Floor plan of what Amal El-Mohtar called “a nascent spaceshop nee Ark,” with a front view of Lambshead’s house beneath it.

The most popular of other apocryphal theories originated with the performance artist Sam Van Olffen, who, since 1989, has seemed fixated on Lambshead and staged several related productions. The most grandiose, the musical The Mad Cabinet of Curiosities of the Mad Dr. Lambshead, debuted in 2008 in Paris and London, well after Lambshead’s death. Perhaps the most controversial of Van Olffen’s speculations is that Lambshead’s excavations in 1962 were meant not to create a space for a cabinet of curiosities but to remodel an existing underground space that had previously served as a secret laboratory in which he was conducting illegal medical tests. A refrain of “Doctor doctor doctor doctor! / Whatcher got in there there? A lamb’s head?” is particularly grating.

Certainly, nothing about the flashback scenes to the 1930s, or the hints of Lambshead’s affiliation with underground fascist parties, did anything to endear Van Olffen’s productions to fans of the doctor, or the popular press. The Mad Cabinet of Curiosities closed on both Les Boulevards and the West End after less than a month. The combined effect of media attention for this “sustained attack on the truth,” as Lambshead’s heirs put it in a deposition for an unsuccessful lawsuit in 2009, has been to distort the true nature of the doctor’s work and career.

A Deep Emotional Attachment?

Despite irregularities and bizarre claims, one fact seems clear: Lambshead, especially in his later years, formed a deep emotional attachment to many of the objects in his collection, whether repatriated, loaned out, or retained in his house or underground cabinet.

A close friend of Lambshead, post–World War II literary icon Michael Moorcock, who first met the doctor in the mid-1950s at a party thrown by Mervyn Peake's family, remembered several such attachments to objects. “It became especially acute in the 1960s,” Moorcock recalled in an interview, “when we spent a decent amount of time together because of affairs related to New Worlds,” the seminal science fiction magazine Moorcock edited at the time. “For a man of science, who resolutely believed in fact, he could be very sentimental.
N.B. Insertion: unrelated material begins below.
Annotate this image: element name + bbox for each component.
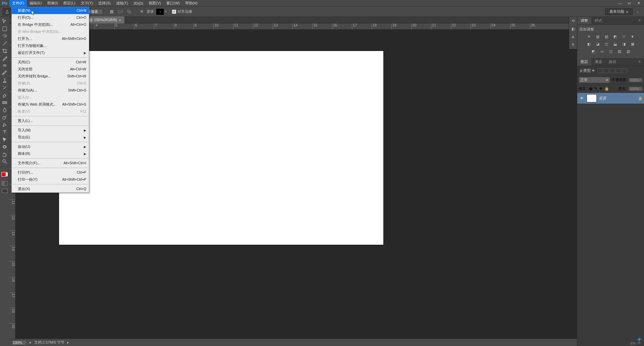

I remember how distraught he became during an early visit when he couldn’t find an American Night Quilt he had promised to show both me and [J. G.] Ballard. He became so ridiculously agitated that I had to say, ‘Pard, you might want to sit down awhile.’ Then he felt compelled to tell me that he and his first—his only—wife, Helen, who had passed on two or three years before, had watched the stars from the roof one night early in their relationship, and had snuggled under that quilt. One of his fondest memories of her.” (Independent, “An Unlikely Friendship?: The Disease Doc and the Literary Lion,” September 12, 1995)

One of Sam Van Olffen’s stage sets for the supposed laboratory of Dr. Lambshead, taken from the Parisian production of the musical The Mad Cabinet of Curiosities of the Mad Dr. Lambshead and supposedly inspired by Van Olffen’s own encounter with the cabinet several years before. (Le Monde, March 2, 2008)

The “secret medical laboratory” stage set for The Mad Cabinet of Curiosities of the Mad Dr. Lambshead. A much less grandiose version of the musical was eventually turned into a SyFy channel film titled Mansquito 5: Revenge of Dr. Lambshead, but never aired. (Le Monde, March 2, 2008)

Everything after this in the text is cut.